[Dataset entries]
-- -- --
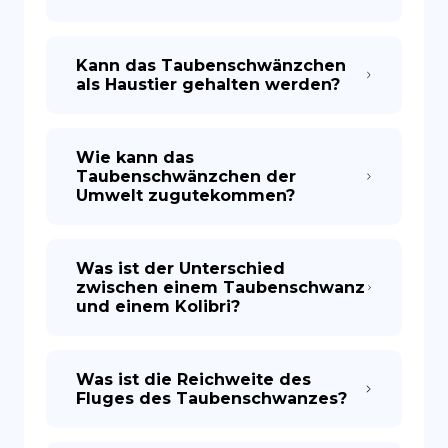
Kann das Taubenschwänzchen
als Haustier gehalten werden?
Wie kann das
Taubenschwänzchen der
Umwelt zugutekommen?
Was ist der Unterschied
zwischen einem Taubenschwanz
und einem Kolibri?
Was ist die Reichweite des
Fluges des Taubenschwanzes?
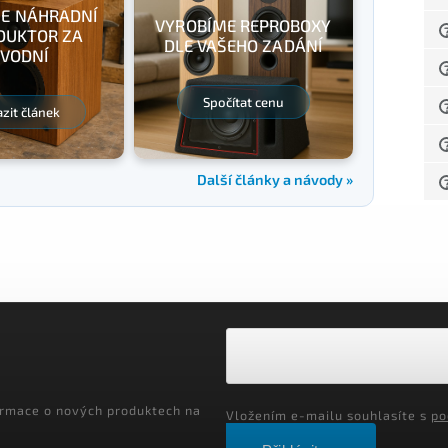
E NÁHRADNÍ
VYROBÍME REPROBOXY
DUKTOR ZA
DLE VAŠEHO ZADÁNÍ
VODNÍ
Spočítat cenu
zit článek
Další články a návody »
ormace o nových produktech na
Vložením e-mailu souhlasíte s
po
-- -- --
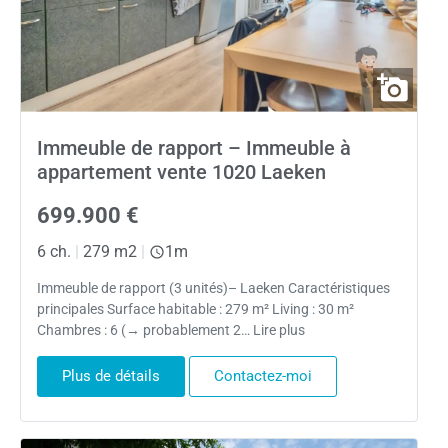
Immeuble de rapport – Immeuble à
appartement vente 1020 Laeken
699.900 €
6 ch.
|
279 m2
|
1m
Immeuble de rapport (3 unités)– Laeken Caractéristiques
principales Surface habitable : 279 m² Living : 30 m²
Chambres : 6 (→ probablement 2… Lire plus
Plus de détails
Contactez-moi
-- -- --
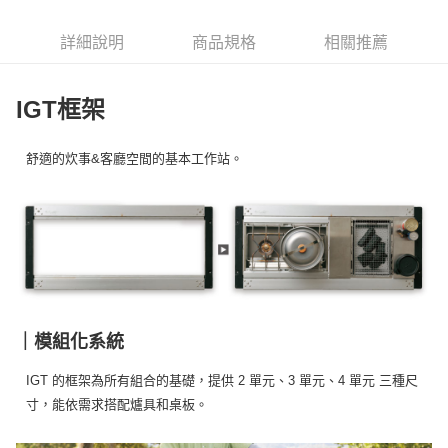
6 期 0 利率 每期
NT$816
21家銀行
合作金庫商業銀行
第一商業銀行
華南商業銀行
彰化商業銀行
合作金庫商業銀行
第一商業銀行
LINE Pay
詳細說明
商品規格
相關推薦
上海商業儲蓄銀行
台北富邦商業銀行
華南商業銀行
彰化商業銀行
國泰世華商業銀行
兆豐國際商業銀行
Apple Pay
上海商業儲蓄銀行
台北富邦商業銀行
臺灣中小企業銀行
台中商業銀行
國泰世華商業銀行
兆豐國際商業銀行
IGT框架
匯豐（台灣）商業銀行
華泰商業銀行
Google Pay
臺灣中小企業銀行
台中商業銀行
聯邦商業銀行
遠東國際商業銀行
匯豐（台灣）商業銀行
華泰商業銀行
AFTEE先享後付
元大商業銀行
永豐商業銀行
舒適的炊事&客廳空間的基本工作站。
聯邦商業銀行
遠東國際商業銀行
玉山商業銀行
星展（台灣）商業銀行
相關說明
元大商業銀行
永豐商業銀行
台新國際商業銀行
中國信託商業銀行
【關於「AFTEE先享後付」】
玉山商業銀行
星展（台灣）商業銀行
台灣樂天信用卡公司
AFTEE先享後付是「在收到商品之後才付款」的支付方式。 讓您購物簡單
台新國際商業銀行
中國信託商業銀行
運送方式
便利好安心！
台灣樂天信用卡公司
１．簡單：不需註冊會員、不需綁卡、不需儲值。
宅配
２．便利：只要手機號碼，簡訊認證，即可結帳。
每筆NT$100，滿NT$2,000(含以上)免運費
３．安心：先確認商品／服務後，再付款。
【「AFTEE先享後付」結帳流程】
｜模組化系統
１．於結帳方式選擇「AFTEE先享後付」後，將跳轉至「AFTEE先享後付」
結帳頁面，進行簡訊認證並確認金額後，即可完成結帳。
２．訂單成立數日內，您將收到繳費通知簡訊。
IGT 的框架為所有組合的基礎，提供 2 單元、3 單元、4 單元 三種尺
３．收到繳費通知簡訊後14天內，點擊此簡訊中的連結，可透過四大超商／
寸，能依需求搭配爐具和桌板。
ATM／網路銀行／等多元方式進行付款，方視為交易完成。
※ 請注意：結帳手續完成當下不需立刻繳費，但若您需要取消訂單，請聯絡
-- -- --
(What is expected):
For each line in the data that contains the string "Laeken", give a copy of that line.

(Exercise answer):
appartement vente 1020 Laeken
Immeuble de rapport (3 unités)– Laeken Caractéristiques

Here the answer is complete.